STATEMENT REGARDING FEDERALLY SPONSORED RESEARCH OR DEVELOPMENT

Not applicable.

REFERENCE TO MICROFICHE APPENDIX

Not applicable.

FIELD OF THE INVENTION

The present invention relates to a semiconductor memory and method of correcting errors for the same, and more particularly, to a semiconductor memory and method of correcting errors for the semiconductor memory, which employs the redundancy memory technique and the error correction code technique.

BACKGROUND OF THE INVENTION

Generally speaking, the memory array of the dynamic random access memory includes a main memory array and a redundancy memory array.
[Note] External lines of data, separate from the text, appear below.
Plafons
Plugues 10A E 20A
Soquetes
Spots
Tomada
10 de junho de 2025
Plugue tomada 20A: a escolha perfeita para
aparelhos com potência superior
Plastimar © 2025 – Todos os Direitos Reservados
When a faulty memory unit is verified in the main memory array at a wafer level testing or at an encapsulated die level testing before the memory is shipped out of a factory, the redundancy memory array is used to replace the faulty memory unit in the main memory array so that the yield can be increased.
In addition, the error correction code (ECC) technique is also employed in the dynamic random access memory to dynamically test and repair data stored in the memory. The error correction code technique can also correct a data error generated by an a particle except where the data error is caused by a faulty memory unit. However, the error correction code technique can only correct data errors of limited bits, i.e., the error correction code technique is not workable if a data error exceeds the limited bits. Consequently, the continuous accumulation of data errors in the memory will result in wrong data that is not repairable.
The conventional redundancy memory technique and the error correction code technique work independently in the dynamic random access memory. A technician uses the redundancy memory to replace the faulty memory unit in the main memory array during the electrical test before the memory is shipped out of the factory, while an end user can only uses the built-in error correction code circuit to correct the data error in the memory after the memory is shipped from the factory.
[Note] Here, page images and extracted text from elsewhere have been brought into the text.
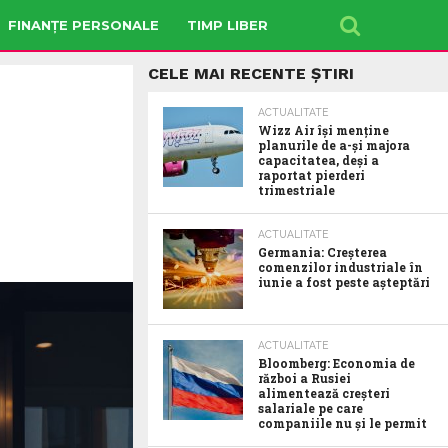
FINANȚE PERSONALE
TIMP LIBER
CELE MAI RECENTE ȘTIRI
ACTUALITATE
Wizz Air își menține
planurile de a-și majora
capacitatea, deși a
raportat pierderi
trimestriale
ACTUALITATE
Germania: Creșterea
comenzilor industriale în
iunie a fost peste așteptări
ACTUALITATE
Bloomberg: Economia de
război a Rusiei
alimentează creșteri
salariale pe care
companiile nu și le permit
BRIEF SUMMARY OF THE INVENTION

The objective of the present invention is to provide a semiconductor memory and method of correcting errors for the semiconductor memory, which employs the redundancy memory technique and the error correction code technique.
In order to achieve the above-mentioned objective and avoid the problems of the prior art, the present invention provides a semiconductor memory and a method of correcting errors in the semiconductor memory. The semiconductor memory comprises a memory circuit, a switching circuit electrically connected to the memory circuit, a controller electrically connected to the switching circuit, an encoder electrically connected to the switching circuit, and a decoder electrically connected to the switching circuit. The memory circuit includes a first memory array, a second memory array and a reconfiguring unit electrically connected to the first memory array and the second memory array. The encoder is configured to generate at least one checking bit from a plurality of data bits and to attach the checking bit to the data bits before writing into the first memory array via the switching circuit. The decoder is configured to check the correctness of the data bits based on the checking bit, to correct the error in the data bit according to the checking bit before outputting, and to transmit the corrected data bits and the checking bit to the controller. The controller includes an error correction code unit, which can write the corrected data bits and the checking bit into the second memory array via the switching circuit.
The method for correcting errors in the semiconductor memory comprises steps of reading a plurality of data bits and at least one checking bit from a predetermined unit in the first memory array, checking if there is an error in the data bits based on the checking bit, correcting the error in the data bits according to the checking bit, and writing the data bits and the checking bit back to the predetermined unit. Subsequently, after the above-mentioned steps are repeated a predetermined number of times, the predetermined unit is marked as unusable and the data bits together with the checking bit are written to a second memory array if there is still at least one error in the data bits.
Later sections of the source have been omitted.